The risk is particularly high for employers that use pay to incentivize behaviors. For example, an employer that rewards COVID vaccination with extra pay (or charges a fee if employees refuse vaccination). By way of another example, some employers operate in jurisdictions where continued employment cannot serve as consideration for arbitration agreements. To ensure uniform compliance, those employers sometimes choose to rely on extra pay (or the opportunity for extra pay) instead. Other examples abound. In such cases, it is quite possible that a woman chooses not to engage in whatever behavior the employer wants to reward—e.g., she chooses not get vaccinated or sign an arbitration agreement. Her choice naturally leads to a pay disparity, where her male comparators earn more.
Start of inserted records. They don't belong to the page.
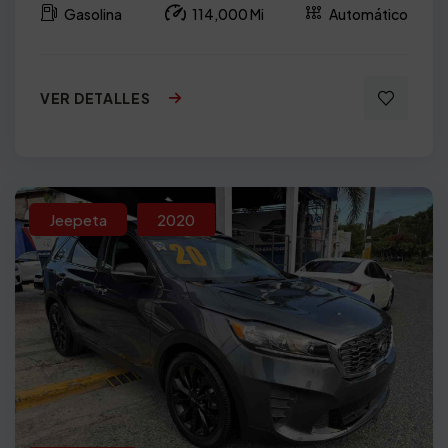
Gasolina
114,000 Mi
Automático
VER DETALLES
Jeepeta
2020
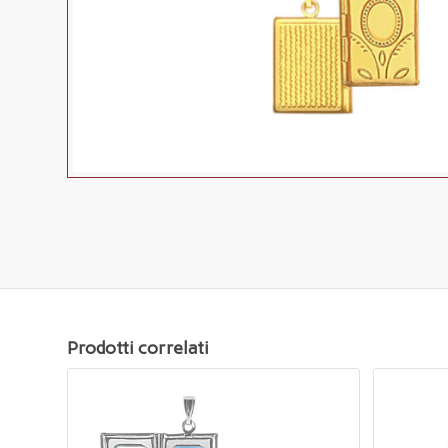
Prodotti correlati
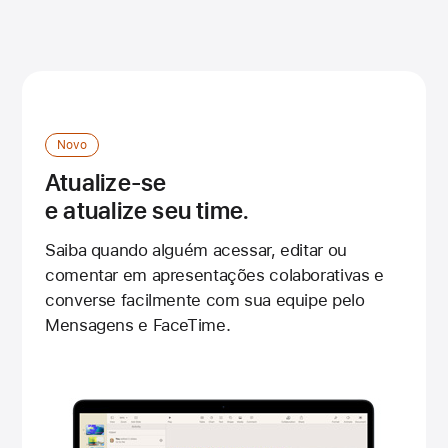
Novo
Atualize-se
e atualize seu time.
Saiba quando alguém acessar, editar ou
comentar em apresentações colaborativas e
converse facilmente com sua equipe pelo
Mensagens e FaceTime.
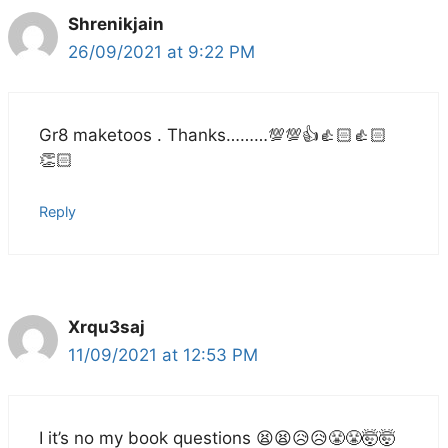
Shrenikjain
26/09/2021 at 9:22 PM
Gr8 maketoos . Thanks………💯💯👍👍🏻👍🏻
👏🏻
Reply
Xrqu3saj
11/09/2021 at 12:53 PM
I it’s no my book questions 😫😫😥😥😤😤🤯🤯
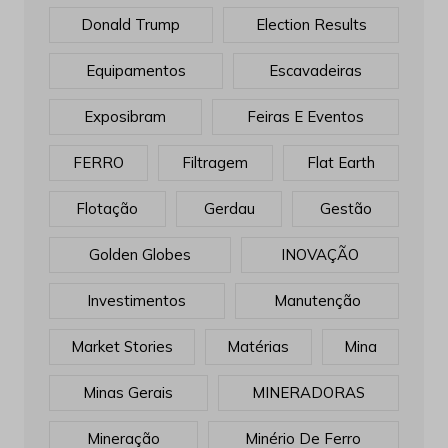
Donald Trump
Election Results
Equipamentos
Escavadeiras
Exposibram
Feiras E Eventos
FERRO
Filtragem
Flat Earth
Flotação
Gerdau
Gestão
Golden Globes
INOVAÇÃO
Investimentos
Manutenção
Market Stories
Matérias
Mina
Minas Gerais
MINERADORAS
Mineração
Minério De Ferro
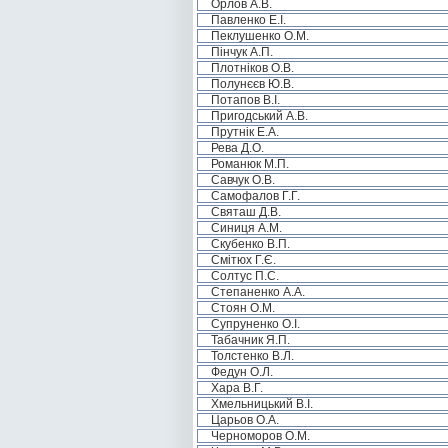
Орлов А.В.
Павленко Е.І.
Пеклушенко О.М.
Пінчук А.П.
Плотніков О.В.
Полунєєв Ю.В.
Потапов В.І.
Пригодський А.В.
Прутнік Е.А.
Рева Д.О.
Романюк М.П.
Савчук О.В.
Самофалов Г.Г.
Святаш Д.В.
Синиця А.М.
Скубенко В.П.
Смітюх Г.Є.
Солтус П.С.
Степаненко А.А.
Стоян О.М.
Супруненко О.І.
Табачник Я.П.
Толстенко В.Л.
Федун О.Л.
Хара В.Г.
Хмельницький В.І.
Царьов О.А.
Черноморов О.М.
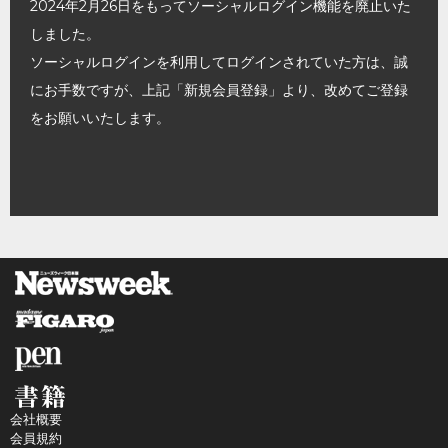
2024年2月26日をもってソーシャルログイン機能を廃止いた
しました。
ソーシャルログインを利用してログインされていた方は、誠
にお手数ですが、上記「新規会員登録」より、改めてご登録
をお願いいたします。
会社概要
会員規約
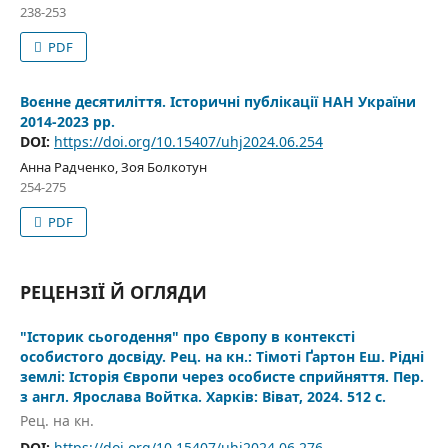
238-253
PDF
Воєнне десятиліття. Історичні публікації НАН України
2014-2023 рр.
DOI:
https://doi.org/10.15407/uhj2024.06.254
Анна Радченко, Зоя Болкотун
254-275
PDF
РЕЦЕНЗІЇ Й ОГЛЯДИ
"Історик сьогодення" про Європу в контексті
особистого досвіду. Рец. на кн.: Тімоті Ґартон Еш. Рідні
землі: Історія Європи через особисте сприйняття. Пер.
з англ. Ярослава Войтка. Харків: Віват, 2024. 512 с.
Рец. на кн.
DOI:
https://doi.org/10.15407/uhj2024.06.276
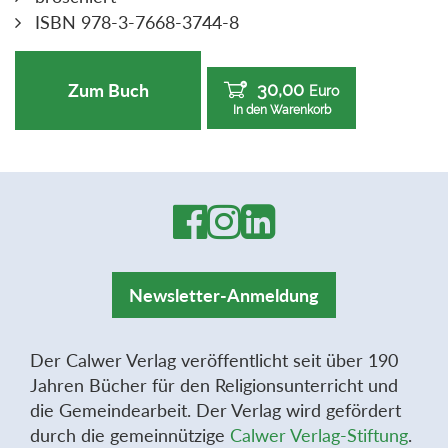
ISBN 978-3-7668-3744-8
30,00
Zum Buch
Euro
In den Warenkorb
Newsletter-Anmeldung
Der Calwer Verlag veröffentlicht seit über 190
Jahren Bücher für den Religionsunterricht und
die Gemeindearbeit. Der Verlag wird gefördert
durch die gemeinnützige
Calwer Verlag-Stiftung
.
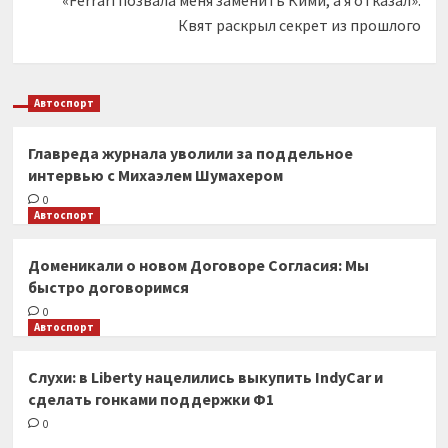
Квят раскрыл секрет из прошлого
Автоспорт
Главреда журнала уволили за поддельное
интервью с Михаэлем Шумахером
0
Автоспорт
Доменикали о новом Договоре Согласия: Мы
быстро договоримся
0
Автоспорт
Слухи: в Liberty нацелились выкупить IndyCar и
сделать гонками поддержки Ф1
0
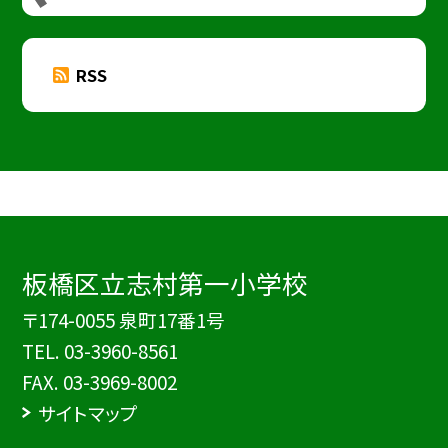
RSS
板橋区立志村第一小学校
〒174-0055 泉町17番1号
TEL.
03-3960-8561
FAX. 03-3969-8002
サイトマップ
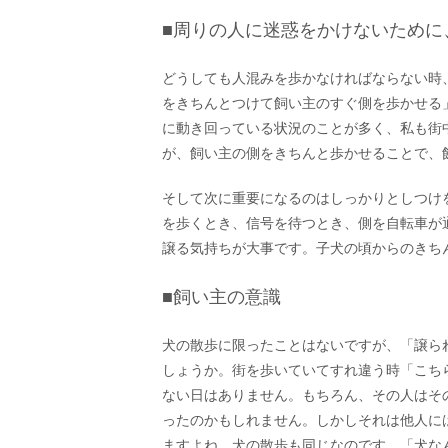
■周りの人に迷惑をかけないために
どうしても人混みを歩かなければならない時
をきちんとつけて飼い主のすぐ側を歩かせる
に動き回っている状況のことが多く、私も街
が、飼い主の側をきちんと歩かせることで、
そして次に重要になるのはしっかりとしつけ
を歩くとき、信号を待つとき、側を自転車が
譲る気持ちが大事です。子犬の頃からのきち
■飼い主の意識
犬の散歩に限ったことはないですが、「譲ら
しょうか。街を歩いていてすれ違う時「こち
ない日はありません。もちろん、その人はそ
ったのかもしれません。しかしそれは他人に
ますよね。犬の散歩も同じなのです。「犬な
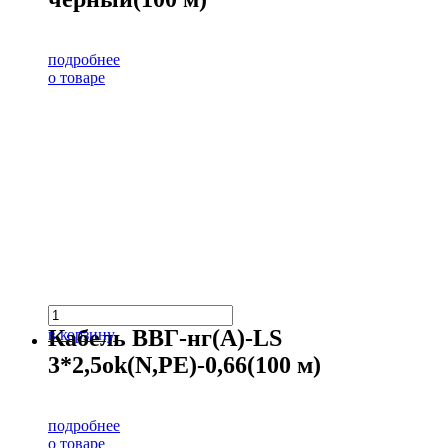
подробнее
о товаре
Кабель ВВГ-нг(А)-LS
в корзину
3*2,5ok(N,PE)-0,66(100 м)
подробнее
о товаре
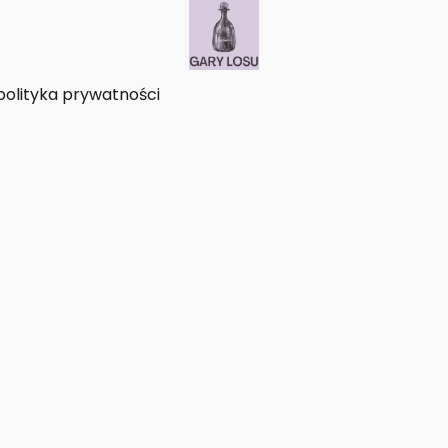
polityka prywatności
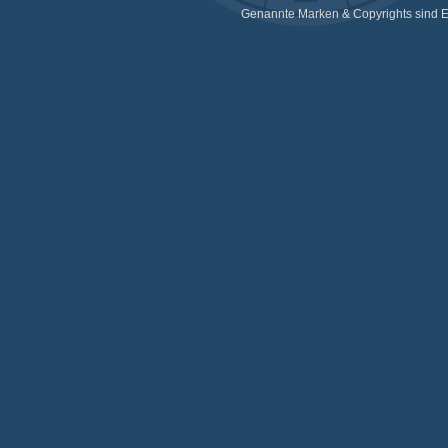
Genannte Marken & Copyrights sind E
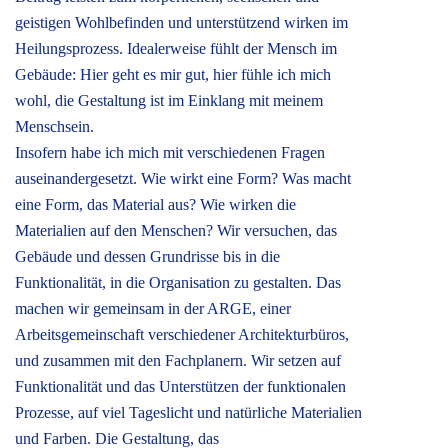
geistigen Wohlbefinden und unterstützend wirken im
Heilungsprozess. Idealerweise fühlt der Mensch im
Gebäude: Hier geht es mir gut, hier fühle ich mich
wohl, die Gestaltung ist im Einklang mit meinem
Menschsein.
Insofern habe ich mich mit verschiedenen Fragen
auseinandergesetzt. Wie wirkt eine Form? Was macht
eine Form, das Material aus? Wie wirken die
Materialien auf den Menschen? Wir versuchen, das
Gebäude und dessen Grundrisse bis in die
Funktionalität, in die Organisation zu gestalten. Das
machen wir gemeinsam in der ARGE, einer
Arbeitsgemeinschaft verschiedener Architekturbüros,
und zusammen mit den Fachplanern. Wir setzen auf
Funktionalität und das Unterstützen der funktionalen
Prozesse, auf viel Tageslicht und natürliche Materialien
und Farben. Die Gestaltung, das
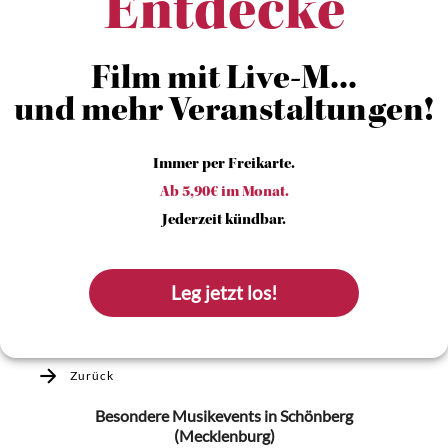
Entdecke
Film mit Live-M...
und mehr Veranstaltungen!
Immer per Freikarte.
Ab 5,90€ im Monat.
Jederzeit kündbar.
Leg jetzt los!
Zurück
Besondere Musikevents
in Schönberg
(Mecklenburg)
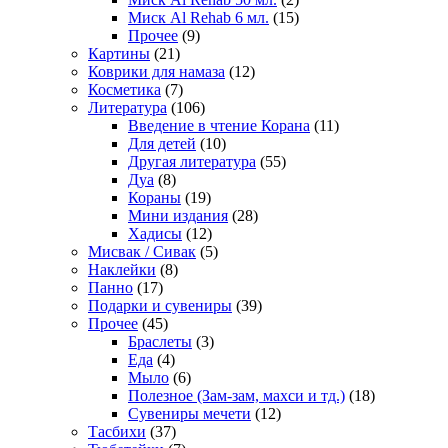
Миск Al Rehab 6 мл.
(15)
Прочее
(9)
Картины
(21)
Коврики для намаза
(12)
Косметика
(7)
Литература
(106)
Введение в чтение Корана
(11)
Для детей
(10)
Другая литература
(55)
Дуа
(8)
Кораны
(19)
Мини издания
(28)
Хадисы
(12)
Мисвак / Сивак
(5)
Наклейки
(8)
Панно
(17)
Подарки и сувениры
(39)
Прочее
(45)
Браслеты
(3)
Еда
(4)
Мыло
(6)
Полезное (Зам-зам, махси и тд.)
(18)
Сувениры мечети
(12)
Тасбихи
(37)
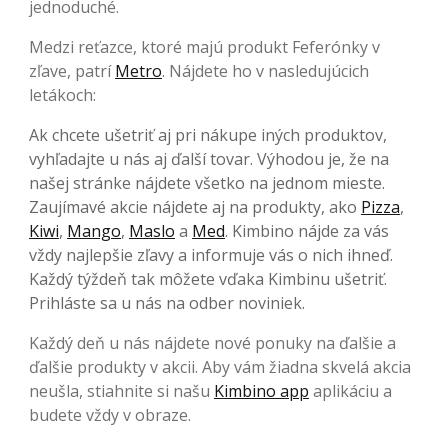
jednoduché.
Medzi reťazce, ktoré majú produkt Feferónky v
zľave, patrí
Metro
. Nájdete ho v nasledujúcich
letákoch:
Ak chcete ušetriť aj pri nákupe iných produktov,
vyhľadajte u nás aj ďalší tovar. Výhodou je, že na
našej stránke nájdete všetko na jednom mieste.
Zaujímavé akcie nájdete aj na produkty, ako
Pizza
,
Kiwi
,
Mango
,
Maslo
a
Med
. Kimbino nájde za vás
vždy najlepšie zľavy a informuje vás o nich ihneď.
Každý týždeň tak môžete vďaka Kimbinu ušetriť.
Prihláste sa u nás na odber noviniek.
Každý deň u nás nájdete nové ponuky na ďalšie a
ďalšie produkty v akcii. Aby vám žiadna skvelá akcia
neušla, stiahnite si našu
Kimbino app
aplikáciu a
budete vždy v obraze.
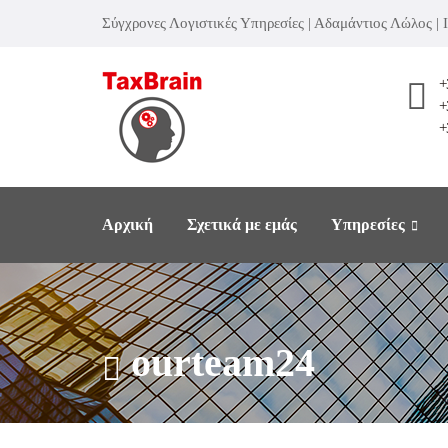
Σύγχρονες Λογιστικές Υπηρεσίες | Αδαμάντιος Λώλος |
+
+
+
Αρχική
Σχετικά με εμάς
Υπηρεσίες
ourteam24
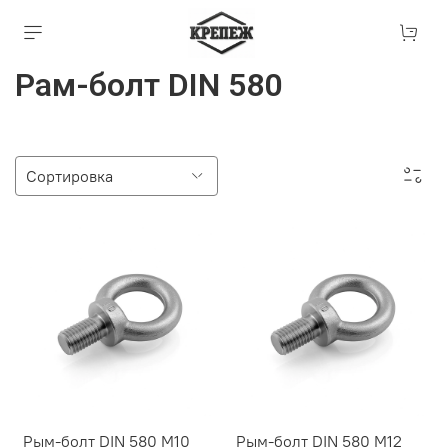
Рам-болт DIN 580
Рым-болт DIN 580 М10
Рым-болт DIN 580 М12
Common sense dictates the employer should not be liable, but the law may well say otherwise.

  • The CEPA does not consider the employers’ motivations. The fact that the employers did not consider gender in their decisions to articulate and implement the policies is legally irrelevant.
  • It is unclear if vaccination or arbitration programs are consistent with “business necessity.” Employers have strong arguments that those programs generally lower the costs of doing business. But so far, there is no guidance indicating that this rationale alone is sufficient to count as a “business necessity.”
  • It appears that vaccination and arbitration programs are not typically job-related “with respect to the position in question.” Certain jobs in healthcare, for example, may meet this standard, but most positions will not.

As these examples demonstrate, it is important for courts and administrative agencies to further define the “bona fide factor other than sex” exception. Absent additional guidance, employers cannot deploy pay as a tool to incentivize important goals—like vaccination—without taking on additional, unnecessary risk.